Here are some pics for those of you who have not heard about this brush yet. I think I picked it up at Lowes. Very impressive!





































Look for the review coming soon on my site. Purdy Clearcut vs. Wooster Pro Classic Easyflo.


----------



## ewingpainting.net (Jun 2, 2008)

jack pauhl said:


> Look for the review coming soon on my site. Purdy Clearcut vs. Wooster Pro Classic Easyflo.


----------



## JNLP (Dec 13, 2007)

I'm interested to see it compared to the Wooster Ultra Pro Firm Lindbeck, which is usually considered to be Woosters best brush. :thumbup:


----------



## MAK-Deco (Apr 17, 2007)

Since the easyflo is big box brush from Wooster I am assuming it will not be better then much out there, buy your Wooster's from a paint dealer... every check out the Wooster catalog?? the have a DIY section and most of it is available and the big box stores...


----------



## jack pauhl (Nov 10, 2008)

MAK-Deco said:


> Since the easyflo is big box brush from Wooster I am assuming it will not be better then much out there, buy your Wooster's from a paint dealer... every check out the Wooster catalog?? the have a DIY section and most of it is available and the bix box stores...

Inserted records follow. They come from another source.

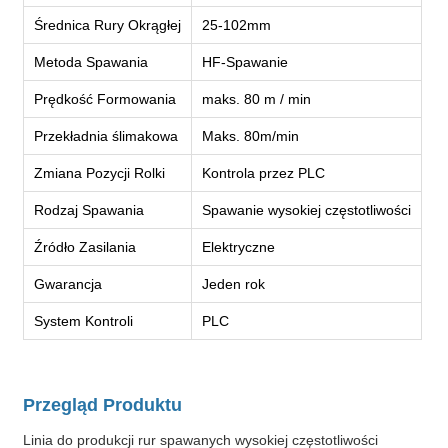
Średnica Rury Okrągłej
25-102mm
Metoda Spawania
HF-Spawanie
Prędkość Formowania
maks. 80 m / min
Przekładnia ślimakowa
Maks. 80m/min
Zmiana Pozycji Rolki
Kontrola przez PLC
Rodzaj Spawania
Spawanie wysokiej częstotliwości
Źródło Zasilania
Elektryczne
Gwarancja
Jeden rok
System Kontroli
PLC
Przegląd Produktu
Linia do produkcji rur spawanych wysokiej częstotliwości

Its very nice actually, performs much like the Benjamin Moore brush they make too, the 65125. I need more time with it but it appears to be less firm than Ultra Pro Firm Lindbeck, less spring and I feel it holds more paint and has a nicer, wider stance both on the wall and when cutting the side edge of a casing for example.

Just initial thoughts on the easyflo.


----------



## Bender (Aug 10, 2008)

Did you get it half price?
Because it seems to me your missing half the bristles.


----------



## CyberKlown28 (Nov 24, 2009)

how does this brush compare to wooster's better known brushes?


----------



## chrisn (Jul 15, 2007)

Bender said:


> Did you get it half price?
> Because it seems to me your missing half the bristles.


He likes them like that,that is why he does all his shopping at Lowe's and Home Depot. He still insists they are the same brushes sold at normal paint stores.


----------



## vango (Dec 20, 2009)

fyi- these are on sale for 10 bucks at lowes for the 2 1/2 incher and includes a free wooster roller cover.


----------



## CyberKlown28 (Nov 24, 2009)

CyberKlown28 said:


> how does this brush compare to wooster's better known brushes?


^this

guessing it doesn't match up well to the higher priced brushes, but it says professional quality on the cover, which wooster doesn't really lie about from my experience.


----------



## salmangeri (Sep 13, 2008)

I used to use the wooster brushes until the waterborne paint formulas came out. I had a hard time getting the bristles to stay together. Have since switched to a 2 1/2" sash white chinex brush by Corona or the chinex Gen X by E&J. The paint rolls off the bristles during clean up, they load well and cut a nice fine line....................


----------



## chrisn (Jul 15, 2007)

CyberKlown28 said:


> ^this
> 
> guessing it doesn't match up well to the higher priced brushes, but it says professional quality on the cover, which wooster doesn't really lie about from my experience.


 
What does that mean??:blink: Do not believe evrything you read, how about Behr, " Primer and Paint in the same can", you belive that also?


----------



## CyberKlown28 (Nov 24, 2009)

Well my favorite brush in the Wooster Silver Tip 2 1/2 angled, and wooster puts "semi-professional" quality on them.
And they are definitely the best quality brush I've used. and I've used a lot of brushes, 10-25 dollar range 

onto the topic of the thread.
Picked up a pro classic, and a pro classic easy flo today just because I needed a brush and lowes was the only place I could get a ride to.
Will be using this tomorrow.
the easyflo looks nicer and seems better made, just from appearance, better than the normal pro classic.
but the pro classic looks yikes-ush. bristles running away from the team and such.:whistling2:


----------



## plainpainter (Nov 6, 2007)

I think the Corona Cortez makes a perfect brush for most low VOC latex coatings now a days.


----------



## MAK-Deco (Apr 17, 2007)

plainpainter said:


> I think the Corona Cortez makes a perfect brush for most low VOC latex coatings now a days.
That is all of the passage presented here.